Halo Infinite’s first year has been one tainted by persistent development issues, and Matt Booty—the head of Xbox Game Studios—wasn’t one to mince words about its current state.
“It was the classic runner mistake of tripping and stumbling as you come across the finish line,” he said in a recent interview with the Friends Per Second podcast. “We’ve got to recover there.”
Despite a promising launch last November to positive reviews and “a peak of around 20 million players playing the game” in December, according to Booty, Halo Infinite has failed to deliver consistent content releases since then. The game’s first season lasted six months after a delay was announced to the second, and season three is now slated for March of next year.
A Winter Update releasing tomorrow alongside Forge, Campaign Co-Op, and a small free battle pass will mitigate some of that wait, but player counts continue to dwindle in the midst of the content drought. While popular titles such as Apex Legends and Fortnite offer a consistent release cadence for new stuff to do, Halo Infinite’s offerings only retain monthly peak players on Steam of around 6,000.
“As is apparent, these days, with a game like Halo Infinite, shipping the game is just the beginning,” he said. “There’s got to be a plan for content sustain, there’s got to be a plan for continued engagement, and we just fell short on the plan for that.”
Booty still praised the efforts of 343 Industries for successfully shipping the title at all, saying “kudos to the team for building and shipping a game during some pretty challenging times” in reference to the pandemic that plagued much of Infinite’s development time. But he also admitted that the phrase “gone gold” for game launches means little these days, and the lack of a robust pipeline for what came after the launch was where everything fell apart.
Despite the honest assessment of Halo Infinite’s struggles, he didn’t hesitate to still paint a bright picture of the game’s future under the stewardship of a re-energized team.
“We’ve really retrenched,” Booty said. “We’ve got some changes in how the team is set up, we’ve got some changes in leadership and we’ve got to really get re-focused around that sustained content plan and making sure we’re bringing regular updates to the players.”
Those changes in leadership have been seen throughout the past year, with examples such as the departure of the multiplayer lead in March and Bonnie Ross—343’s founder and head—exiting the company in September.

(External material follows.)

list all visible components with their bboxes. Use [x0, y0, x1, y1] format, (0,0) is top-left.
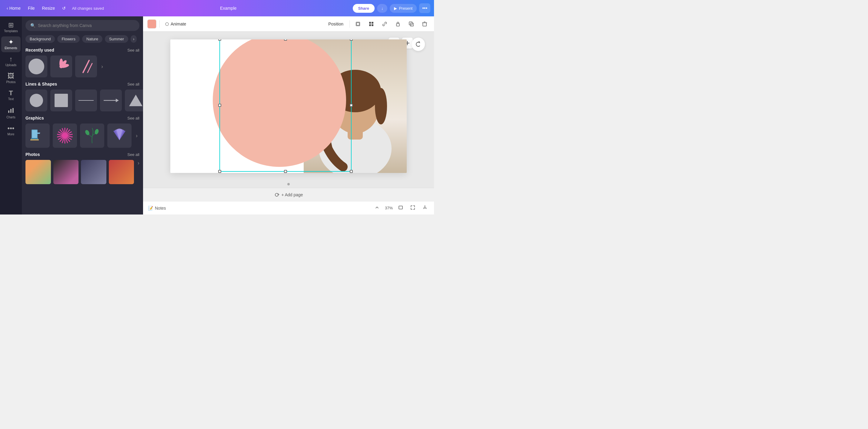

It isn’t the first project from the developer to struggle in this way, with the launch of Halo: The Master Chief Collection being notoriously broken and going on an arduous road to recovery. But it’s clear that Xbox hopes the sweeping changes to how it operates will create a better future for its flagship franchise.
“That is our focus right now: quality of life for the game and getting on a regular cadence of content,” Booty said. “Thank you to the players for sticking with us through this. We know there’s way more demand and so much more we could be delivering.”